We were DEFINITELY having a rest day here, so I found a nice caravan park by the lake and it had a swimming pool and a bar and a restaurant. Cheers! And it was time to do some more touristy stuff, so we booked a flight and tour to Bungle Bungles. This was pretty impressive considering Grandpa’s aversion to flying in little planes and dislike of walking. We had a fantastic day and saw the most awesome scenery. Not necessarily a restful day though.
Leaving Kununurra we turned south around the Kimberley even though we were still technically heading west. It is a bit depressing looking at the road sign that says 1200km to Port Headland! My god that is a long way and it was still hot. I had all the liners out of my jacket and pants and all the breather zips open and I could feel the back of my neck getting sunburnt. We passed through Hall’s Creek and Fitzroy Crossing and had some more ‘dry’ camps on dry riverbeds. We were heading to Derby into the sun and it was exciting seeing all the red rocks and hills after so much flat land.

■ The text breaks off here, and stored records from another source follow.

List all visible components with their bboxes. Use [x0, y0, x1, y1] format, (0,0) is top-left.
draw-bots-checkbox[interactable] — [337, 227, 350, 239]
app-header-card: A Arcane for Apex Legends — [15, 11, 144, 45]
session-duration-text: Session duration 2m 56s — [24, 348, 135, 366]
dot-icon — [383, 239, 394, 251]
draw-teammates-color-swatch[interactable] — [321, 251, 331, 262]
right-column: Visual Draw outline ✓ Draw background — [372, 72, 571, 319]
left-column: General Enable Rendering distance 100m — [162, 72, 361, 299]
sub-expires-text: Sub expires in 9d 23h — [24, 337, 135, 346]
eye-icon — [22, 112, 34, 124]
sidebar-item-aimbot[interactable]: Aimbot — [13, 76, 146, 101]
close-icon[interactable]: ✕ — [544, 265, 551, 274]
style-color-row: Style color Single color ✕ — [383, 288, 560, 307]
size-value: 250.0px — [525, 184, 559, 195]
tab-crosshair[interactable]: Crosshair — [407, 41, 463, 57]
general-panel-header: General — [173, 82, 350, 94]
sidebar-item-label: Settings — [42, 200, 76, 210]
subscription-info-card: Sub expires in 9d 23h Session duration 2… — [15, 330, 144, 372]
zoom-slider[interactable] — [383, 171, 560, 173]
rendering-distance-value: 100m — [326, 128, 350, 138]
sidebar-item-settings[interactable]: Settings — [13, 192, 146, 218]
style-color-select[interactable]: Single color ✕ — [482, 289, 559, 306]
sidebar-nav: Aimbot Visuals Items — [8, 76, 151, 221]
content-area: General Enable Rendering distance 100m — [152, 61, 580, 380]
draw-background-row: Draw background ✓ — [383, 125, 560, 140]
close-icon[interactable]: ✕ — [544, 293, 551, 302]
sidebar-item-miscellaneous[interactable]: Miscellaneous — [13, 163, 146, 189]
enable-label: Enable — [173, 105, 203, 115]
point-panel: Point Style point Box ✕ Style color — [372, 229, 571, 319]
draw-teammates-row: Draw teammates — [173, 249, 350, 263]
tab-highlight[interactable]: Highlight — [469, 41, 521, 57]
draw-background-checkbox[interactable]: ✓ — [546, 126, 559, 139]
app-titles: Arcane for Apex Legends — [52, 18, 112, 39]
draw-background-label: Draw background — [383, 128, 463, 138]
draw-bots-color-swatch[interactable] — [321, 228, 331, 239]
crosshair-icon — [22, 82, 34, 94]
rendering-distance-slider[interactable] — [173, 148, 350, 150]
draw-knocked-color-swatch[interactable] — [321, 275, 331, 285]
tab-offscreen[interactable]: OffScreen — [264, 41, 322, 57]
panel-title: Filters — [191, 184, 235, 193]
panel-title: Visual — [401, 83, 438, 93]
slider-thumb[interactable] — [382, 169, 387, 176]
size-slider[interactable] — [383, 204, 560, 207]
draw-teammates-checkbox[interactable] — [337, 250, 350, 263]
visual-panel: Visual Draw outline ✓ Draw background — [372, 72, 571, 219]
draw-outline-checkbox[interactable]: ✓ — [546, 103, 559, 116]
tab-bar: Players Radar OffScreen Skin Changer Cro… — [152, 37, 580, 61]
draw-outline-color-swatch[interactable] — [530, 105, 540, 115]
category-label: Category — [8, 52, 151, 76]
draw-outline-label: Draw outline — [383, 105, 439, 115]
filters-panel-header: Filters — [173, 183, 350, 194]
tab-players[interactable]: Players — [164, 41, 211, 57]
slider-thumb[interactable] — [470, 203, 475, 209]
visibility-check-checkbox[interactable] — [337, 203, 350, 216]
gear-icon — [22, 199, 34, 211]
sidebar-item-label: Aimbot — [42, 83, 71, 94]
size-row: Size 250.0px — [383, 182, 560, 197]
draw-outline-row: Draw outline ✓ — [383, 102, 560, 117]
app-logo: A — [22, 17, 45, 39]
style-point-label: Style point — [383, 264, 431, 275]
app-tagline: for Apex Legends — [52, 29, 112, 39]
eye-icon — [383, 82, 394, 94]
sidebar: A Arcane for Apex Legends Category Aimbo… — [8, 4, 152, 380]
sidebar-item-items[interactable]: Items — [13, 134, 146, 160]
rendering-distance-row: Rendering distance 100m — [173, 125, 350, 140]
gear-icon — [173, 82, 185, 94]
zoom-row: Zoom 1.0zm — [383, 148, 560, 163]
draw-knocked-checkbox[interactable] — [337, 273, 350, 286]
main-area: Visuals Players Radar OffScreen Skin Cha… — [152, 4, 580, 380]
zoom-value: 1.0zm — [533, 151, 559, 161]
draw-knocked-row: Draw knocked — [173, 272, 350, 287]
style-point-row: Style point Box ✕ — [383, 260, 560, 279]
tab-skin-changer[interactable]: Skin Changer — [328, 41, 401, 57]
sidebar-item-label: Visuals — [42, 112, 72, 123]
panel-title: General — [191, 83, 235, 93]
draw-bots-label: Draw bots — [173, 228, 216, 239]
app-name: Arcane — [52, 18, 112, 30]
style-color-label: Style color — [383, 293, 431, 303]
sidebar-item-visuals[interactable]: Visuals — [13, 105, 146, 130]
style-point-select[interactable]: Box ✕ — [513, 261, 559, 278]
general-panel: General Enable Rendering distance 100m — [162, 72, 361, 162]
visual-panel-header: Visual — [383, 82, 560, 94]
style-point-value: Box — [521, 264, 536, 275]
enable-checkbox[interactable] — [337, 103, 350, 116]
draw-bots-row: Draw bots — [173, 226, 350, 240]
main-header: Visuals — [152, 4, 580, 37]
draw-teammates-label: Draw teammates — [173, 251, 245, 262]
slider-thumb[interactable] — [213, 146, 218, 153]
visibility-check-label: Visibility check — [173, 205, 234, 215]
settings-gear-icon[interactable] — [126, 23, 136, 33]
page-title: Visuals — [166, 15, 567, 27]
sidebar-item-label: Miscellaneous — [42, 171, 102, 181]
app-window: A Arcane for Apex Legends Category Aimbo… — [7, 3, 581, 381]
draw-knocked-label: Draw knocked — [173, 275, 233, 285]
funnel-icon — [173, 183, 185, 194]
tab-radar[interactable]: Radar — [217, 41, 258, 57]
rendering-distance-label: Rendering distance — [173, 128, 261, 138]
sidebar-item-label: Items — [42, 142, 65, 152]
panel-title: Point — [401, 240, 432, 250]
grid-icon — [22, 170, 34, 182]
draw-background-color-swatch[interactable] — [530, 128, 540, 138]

Two weeks and 5000 kilometres since we had left Townsville and finally we were on the West coast! We lashed out on a room in a motel at Derby and you should have seen the red dust getting washed off in the beautiful white shower. We were feeling pretty good until we went to the bar and bought 2 beers – $19.50!! We near choked. Anyway didn’t matter, we were thirsty and it was time to turn another corner.